» **Work instruction**
Your task is to repeat exactly the lines from the one with "Dương, là một mẫu thiết kế quán xôi điển hình" through the end of the records, both included; please leave the pictures out.

[Page-level text extractions]
----------------

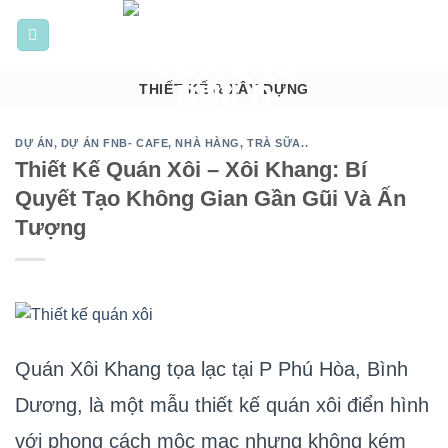
Bỏ
qua
nội
dung
THIẾT KẾ & XÂY DỰNG
DỰ ÁN
,
DỰ ÁN FNB- CAFE, NHÀ HÀNG, TRÀ SỮA..
Thiết Kế Quán Xôi – Xôi Khang: Bí
Quyết Tạo Không Gian Gần Gũi Và Ấn
Tượng
Quán Xôi Khang tọa lạc tại P Phú Hòa, Bình
Dương, là một mẫu thiết kế quán xôi điển hình
với phong cách mộc mạc nhưng không kém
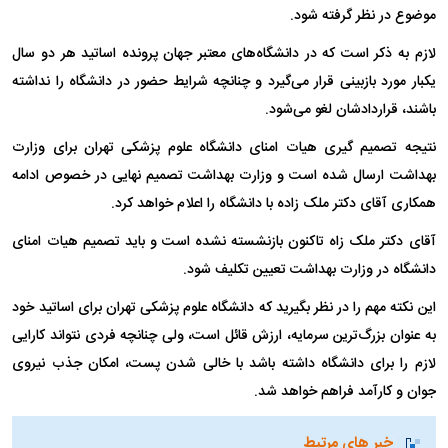
موضوع در نظر گرفته شود.
لازم به ذکر است که در دانشگاه‌های معتبر جهان پرونده اساتید هر دو سال
یکبار مورد بازبینی قرار می‌گیرد و چنانچه شرایط حضور در دانشگاه را نداشته
باشند، قراردادشان لغو می‌شود.
نتیجه تصمیم گیری هیات امنای دانشگاه علوم پزشکی تهران برای وزارت
بهداشت ارسال شده است و وزارت بهداشت تصمیم نهایی در خصوص ادامه
همکاری آقای دکتر ملک زاده با دانشگاه را اعلام خواهد کرد.
آقای دکتر ملک زاه تاکنون بازنشسته نشده است و باید تصمیم هیات امنای
دانشگاه در وزارت بهداشت تعیین تکلیف شود.
این نکته مهم را در نظر بگیرید که دانشگاه علوم پزشکی تهران برای اساتید خود
به عنوان بزرگ‌ترین سرمایه، ارزش قائل است، ولی چنانچه فردی نتواند کارایی
لازم را برای دانشگاه داشته باشد با خالی شدن پست، امکان جذب نیروی
جوان و کارآمد فراهم خواهد شد.
خبر های مرتبط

----------------

» **Exercise solution**
Dương, là một mẫu thiết kế quán xôi điển hình
với phong cách mộc mạc nhưng không kém
موضوع در نظر گرفته شود.
لازم به ذکر است که در دانشگاه‌های معتبر جهان پرونده اساتید هر دو سال
یکبار مورد بازبینی قرار می‌گیرد و چنانچه شرایط حضور در دانشگاه را نداشته
باشند، قراردادشان لغو می‌شود.
نتیجه تصمیم گیری هیات امنای دانشگاه علوم پزشکی تهران برای وزارت
بهداشت ارسال شده است و وزارت بهداشت تصمیم نهایی در خصوص ادامه
همکاری آقای دکتر ملک زاده با دانشگاه را اعلام خواهد کرد.
آقای دکتر ملک زاه تاکنون بازنشسته نشده است و باید تصمیم هیات امنای
دانشگاه در وزارت بهداشت تعیین تکلیف شود.
این نکته مهم را در نظر بگیرید که دانشگاه علوم پزشکی تهران برای اساتید خود
به عنوان بزرگ‌ترین سرمایه، ارزش قائل است، ولی چنانچه فردی نتواند کارایی
لازم را برای دانشگاه داشته باشد با خالی شدن پست، امکان جذب نیروی
جوان و کارآمد فراهم خواهد شد.
خبر های مرتبط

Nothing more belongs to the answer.